==== Records to use ====
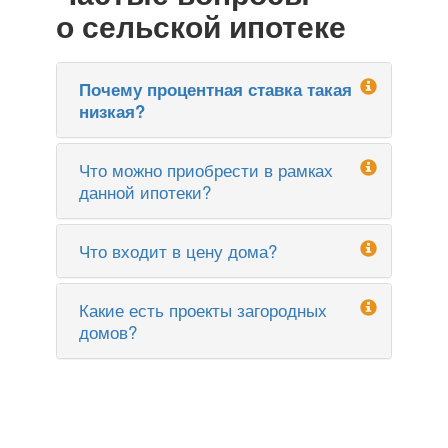
о сельской ипотеке
Почему процентная ставка такая
низкая?
Что можно приобрести в рамках
данной ипотеки?
Что входит в цену дома?
Какие есть проекты загородных
домов?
====
**Task to complete**
Leaving out only the pictures, return the material above unchanged.

**Reply to the task**
о сельской ипотеке
Почему процентная ставка такая
низкая?
Что можно приобрести в рамках
данной ипотеки?
Что входит в цену дома?
Какие есть проекты загородных
домов?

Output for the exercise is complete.